Authors: Tony Morphett
‘How do you think,’ said Harold, ‘that you’re going to get away.’
‘That’s my edge,’ said Zachary, ‘I’m going to try and deliver the message and then get away, but if I don’t, I don’t care.’
‘You obviously don’t understand the problem,’ said Harold severely.
‘And that’s my other edge. Always has been. I keep telling people. If you don’t understand the problems, you don’t freeze up and you’re already ahead of the game.’
‘I can’t let you do this alone.’
‘Why not? You’re the games player, the guy who kills people for their treasure, steals food, builds up hit points for his role-playing avatar, why stick your neck out?’
‘Because those are games and this is real life. I just have this primitive instinct over-riding my intelligence at the moment and I can’t do a thing about it.’ Zachary grinned and put a hand for Harold to shake, until Harold added, ‘And without me you’ll just mess it up.’
Zachary withdrew the hand. ‘That’s it, kid! Go home!’ He turned and walked toward the skimmer and Harold tagged along as they argued and bickered like an old married couple. ‘I’ve had it up to here with you Harold, I don’t need a kid tagging along!’
‘Stop calling me “kid”!’
‘You are a kid. Kid! Kid! Kid! Nayahh nyahh nyahh nyahh nyahh! Kid!’
‘That’s disgusting, Zachary, that’s the most disgusting exhibition from a so-called adult I’ve ever witnessed in my life.’
‘Well you wouldn’t want to go to another planet with it, would you, so just shove off.’
‘Maybe I will,’ and he turned on his heel and for a moment Zachary thought he had driven Harold out of danger, but then Harold turned back again, ‘I can’t,’ he said.
Zachary, suddenly tired of arguing, pivoted, and slammed a fist flush to Harold’s jaw, decking him, and then ran for the Skimmer. Harold sat up, blinking and watching as Zachary reached the forcefield, and three Slarn marines materialized, surrounding him, Slarnstaffs at the ready. Then Zachary lifted his hands in surrender and the marines escorted him inside.

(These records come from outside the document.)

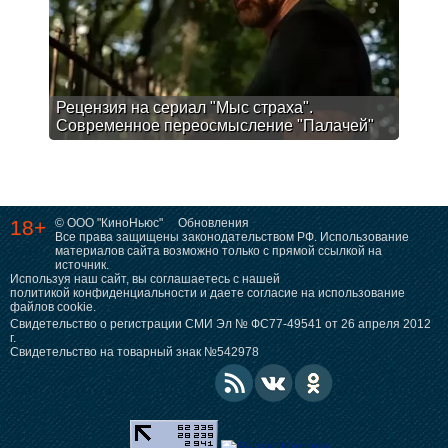
Рецензия на сериал "Мыс страха".
Современное переосмысление "Палачей"
18+
© ООО "КиноНьюс"
Обновления
Все права защищены законодательством РФ. Использование
материалов сайта возможно только с прямой ссылкой на
источник.
Используя наш сайт, вы соглашаетесь с нашей
политикой конфиденциальности
и даете согласие на использование
файлов cookie.
Свидетельство о регистрации СМИ Эл № ФС77-49541 от 26 апреля 2012
г.
Свидетельство на товарный знак №542978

Zachary was talking fast, which was his normal pattern when faced with authority in any form. He had talked fast to his parents, to his teachers, his drill sergeants, to his superiors in all his jobs and to police officers in pursuit of their duties, and now he was talking fast to the Slarn marines. ‘Let me introduce myself,’ he said rapidly, ‘Zachary Owens, we may have met before, I can’t tell because that armor you good people wear makes you all look somewhat alike, but if you just check out the tattoo thingy on my forehead, I’m sure you’ll recognize me for who I am. Zachary Owens and I’m here to help. I can tell you right now where the starship Guinevere is so you can come over and stop her from self-destructing. As she is due to do in three days.’ They remained silent, and he thought it opportune at this time to get a few things sorted. ‘And if as a result of giving you this information, I get my choice of slave planets could I be put on the same one as a singer named Beyonce?’

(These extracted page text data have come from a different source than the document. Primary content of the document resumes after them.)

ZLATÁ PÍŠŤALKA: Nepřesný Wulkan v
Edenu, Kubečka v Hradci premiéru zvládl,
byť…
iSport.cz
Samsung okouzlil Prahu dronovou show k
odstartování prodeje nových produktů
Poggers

Outside, beyond the forcefield, Harold nursed a sore jaw and watched the skimmer. The first thing that happened was that the shimmering forcefield suddenly shrank and ceased to exist. And then the skimmer, too, began to disappear, first transparent, then gone, leaving only a yellowed circle of grass where it once stood. For Harold, the hard part was just beginning: now he had to tell Zoe what had happened.
Should be a snap,
he thought.
‘Noooo!’ yelled Zoe, who had just been given an update from Marine. ‘You should’ve called me out, consulted me.’
‘Your sister was very ill, Harold was determined to try and stop Zachary …’
‘Whenever those two get together they do something stupid,’ Zoe said, and then stopped, because she had just seen a downcast Harold entering the village and walking toward them. ‘What’ve you done with Zachary,?’ she called, ‘you know he’s not safe to be left on his own!’
‘He was determined to tell them where Guinevere was so they’d stop the countdown to self-destruct. He got into their skimmer and then it disappeared.’
‘Things don’t just disappear.’
‘Slarn things seem to. Appear, disappear, they do it all the time.’
‘So now they’ve got Zachary and he’s telling them lies.’
‘How can you be so sure of that?’ asked Marine.
‘Because that’s all he ever does,’ sighed Zoe.
‘Funny you should say that,’ mused Marine, ‘when we interrogated him, the things he was saying were very confusing.’
On an interrogation couch in a cell on the starship Charles de Josselin, the green light revealing the Slarn slave tattoo on his forehead, Zachary was just getting started. ‘And after the space battle when I got out of the escape pod gizmo and found there was only just me aboard the Guinevere, I walked around till I got to the bridge and Guinevere taught me how to mend her enough to get home.’
The Slarn officer who was doing the interrogation was not at all sure that he believed any of this, but forged on. ‘Why did she take you back to Earth instead of rejoining the Fleet?’
‘I think she was homesick.’
‘What is “homesick”?’
‘The feeling humans get when they’re a long way from home and want to get back there.’
‘Away from your home ship,’ the officer said and nodded, ‘we call it “planet fever”.’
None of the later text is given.